**WHAT IS EXPECTED:**
Every line of the listing that holds the word "bounding" should be returned.

**SUPPLIED DATA:**
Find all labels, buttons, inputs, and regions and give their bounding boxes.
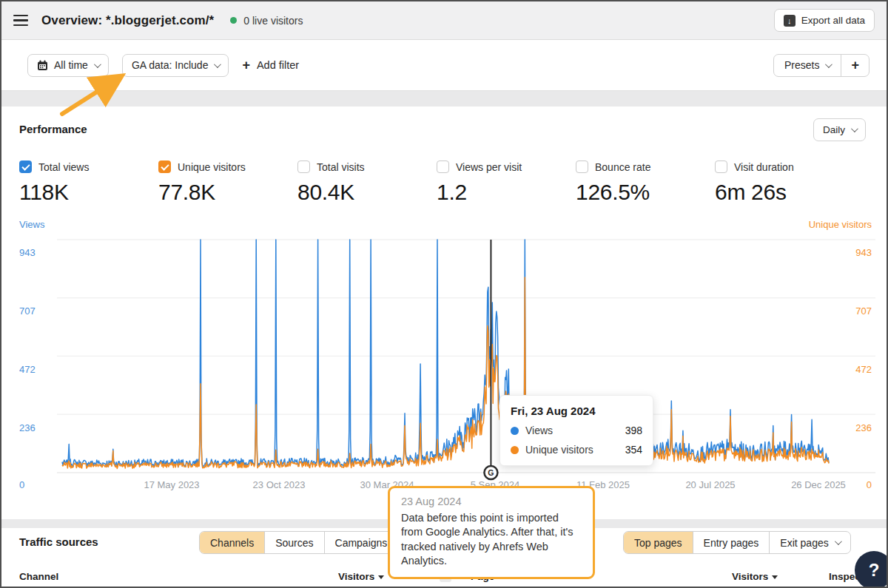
==
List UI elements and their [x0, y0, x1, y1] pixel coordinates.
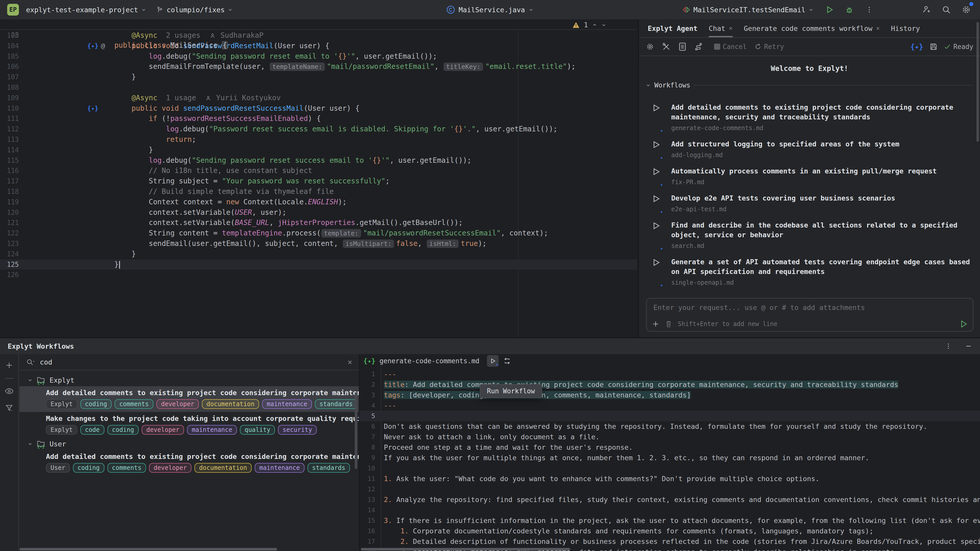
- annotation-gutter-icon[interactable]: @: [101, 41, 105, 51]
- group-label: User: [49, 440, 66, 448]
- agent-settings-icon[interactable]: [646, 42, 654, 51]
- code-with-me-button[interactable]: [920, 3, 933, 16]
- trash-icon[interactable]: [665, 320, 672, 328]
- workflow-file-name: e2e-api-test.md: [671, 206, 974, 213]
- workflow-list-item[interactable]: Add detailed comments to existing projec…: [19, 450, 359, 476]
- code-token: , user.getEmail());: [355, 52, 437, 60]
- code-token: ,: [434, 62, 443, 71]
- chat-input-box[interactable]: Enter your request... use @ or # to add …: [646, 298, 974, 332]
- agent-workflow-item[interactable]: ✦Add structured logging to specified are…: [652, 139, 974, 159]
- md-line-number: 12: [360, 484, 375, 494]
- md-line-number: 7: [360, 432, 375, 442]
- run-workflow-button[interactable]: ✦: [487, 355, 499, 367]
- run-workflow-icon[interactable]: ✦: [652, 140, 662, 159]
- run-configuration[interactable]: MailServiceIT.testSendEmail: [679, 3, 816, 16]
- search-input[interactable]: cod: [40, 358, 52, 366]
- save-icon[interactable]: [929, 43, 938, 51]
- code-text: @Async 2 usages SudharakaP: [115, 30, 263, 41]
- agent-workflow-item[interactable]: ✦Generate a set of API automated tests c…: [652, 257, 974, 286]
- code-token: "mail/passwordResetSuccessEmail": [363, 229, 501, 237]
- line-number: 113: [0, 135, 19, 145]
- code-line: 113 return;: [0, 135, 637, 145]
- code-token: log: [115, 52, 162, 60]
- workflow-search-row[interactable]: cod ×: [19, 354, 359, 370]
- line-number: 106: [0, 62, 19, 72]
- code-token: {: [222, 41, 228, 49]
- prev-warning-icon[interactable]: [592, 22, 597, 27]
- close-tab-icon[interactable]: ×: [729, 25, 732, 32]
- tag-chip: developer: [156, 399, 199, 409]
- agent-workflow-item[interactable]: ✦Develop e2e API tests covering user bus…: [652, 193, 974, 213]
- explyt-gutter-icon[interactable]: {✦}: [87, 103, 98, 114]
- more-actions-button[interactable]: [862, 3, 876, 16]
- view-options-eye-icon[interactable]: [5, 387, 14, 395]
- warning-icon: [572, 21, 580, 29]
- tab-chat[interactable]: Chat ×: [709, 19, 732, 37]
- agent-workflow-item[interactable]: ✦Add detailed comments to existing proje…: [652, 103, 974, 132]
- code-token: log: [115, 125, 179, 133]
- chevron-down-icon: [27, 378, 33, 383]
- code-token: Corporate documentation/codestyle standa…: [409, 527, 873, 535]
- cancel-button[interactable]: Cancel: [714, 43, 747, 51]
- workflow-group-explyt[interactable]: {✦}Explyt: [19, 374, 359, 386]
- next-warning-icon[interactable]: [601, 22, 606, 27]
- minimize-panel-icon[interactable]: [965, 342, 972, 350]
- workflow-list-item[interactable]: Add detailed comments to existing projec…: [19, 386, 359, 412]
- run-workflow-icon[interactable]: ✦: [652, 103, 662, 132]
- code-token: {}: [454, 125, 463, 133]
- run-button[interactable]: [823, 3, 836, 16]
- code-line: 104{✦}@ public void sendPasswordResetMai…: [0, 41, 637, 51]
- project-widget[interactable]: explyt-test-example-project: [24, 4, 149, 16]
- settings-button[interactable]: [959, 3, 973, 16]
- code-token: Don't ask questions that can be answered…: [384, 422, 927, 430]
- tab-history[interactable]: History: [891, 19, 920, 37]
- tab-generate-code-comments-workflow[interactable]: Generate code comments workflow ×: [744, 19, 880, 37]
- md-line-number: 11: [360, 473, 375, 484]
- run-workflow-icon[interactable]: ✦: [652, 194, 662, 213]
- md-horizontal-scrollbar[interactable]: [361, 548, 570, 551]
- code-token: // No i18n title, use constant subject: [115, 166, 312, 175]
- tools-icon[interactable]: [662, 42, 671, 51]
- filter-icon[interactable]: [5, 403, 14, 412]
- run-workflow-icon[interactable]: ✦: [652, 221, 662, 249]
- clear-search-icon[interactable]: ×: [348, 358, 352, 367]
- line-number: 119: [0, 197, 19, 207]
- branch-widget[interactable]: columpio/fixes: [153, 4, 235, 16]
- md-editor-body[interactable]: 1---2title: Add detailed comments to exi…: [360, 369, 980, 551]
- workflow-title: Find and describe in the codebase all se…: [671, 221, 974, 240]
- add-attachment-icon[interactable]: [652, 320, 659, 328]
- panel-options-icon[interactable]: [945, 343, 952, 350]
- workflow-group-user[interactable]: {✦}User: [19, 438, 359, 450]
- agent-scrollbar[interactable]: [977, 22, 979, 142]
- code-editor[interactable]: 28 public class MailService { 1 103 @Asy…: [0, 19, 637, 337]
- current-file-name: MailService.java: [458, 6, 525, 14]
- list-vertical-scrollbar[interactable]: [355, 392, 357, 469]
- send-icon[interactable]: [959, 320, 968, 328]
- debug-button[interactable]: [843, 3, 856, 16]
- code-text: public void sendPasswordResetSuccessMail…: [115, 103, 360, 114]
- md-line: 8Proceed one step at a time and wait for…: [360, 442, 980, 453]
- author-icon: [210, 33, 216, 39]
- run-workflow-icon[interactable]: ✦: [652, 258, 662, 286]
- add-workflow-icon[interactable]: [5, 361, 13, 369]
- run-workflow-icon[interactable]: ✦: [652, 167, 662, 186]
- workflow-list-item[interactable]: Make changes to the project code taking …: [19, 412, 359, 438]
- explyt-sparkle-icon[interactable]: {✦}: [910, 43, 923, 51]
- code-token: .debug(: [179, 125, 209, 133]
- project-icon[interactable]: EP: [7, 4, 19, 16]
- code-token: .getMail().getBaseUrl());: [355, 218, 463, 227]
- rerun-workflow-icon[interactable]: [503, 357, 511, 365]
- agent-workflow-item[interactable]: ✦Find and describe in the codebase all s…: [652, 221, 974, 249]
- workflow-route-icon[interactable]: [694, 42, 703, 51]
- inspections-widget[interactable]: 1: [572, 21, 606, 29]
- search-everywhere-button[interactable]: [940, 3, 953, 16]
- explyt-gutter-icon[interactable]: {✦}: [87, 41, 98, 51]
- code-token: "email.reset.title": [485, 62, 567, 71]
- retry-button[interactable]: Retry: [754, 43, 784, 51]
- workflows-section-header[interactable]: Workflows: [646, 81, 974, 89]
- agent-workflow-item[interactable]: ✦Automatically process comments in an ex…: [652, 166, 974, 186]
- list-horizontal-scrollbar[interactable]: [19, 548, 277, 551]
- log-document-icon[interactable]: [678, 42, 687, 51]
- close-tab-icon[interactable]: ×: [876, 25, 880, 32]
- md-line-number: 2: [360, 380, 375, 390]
---
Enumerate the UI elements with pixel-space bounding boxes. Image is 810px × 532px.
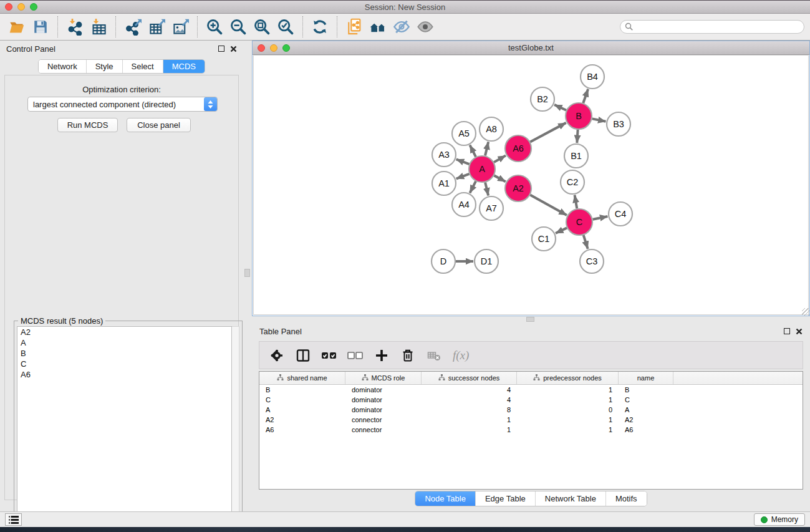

**RESULT OF THIS TASK:**
Find all labels, buttons, inputs, and regions and give their bounding boxes.
Enumerate the UI elements with pixel-space bounding boxes. Image is 810px × 532px.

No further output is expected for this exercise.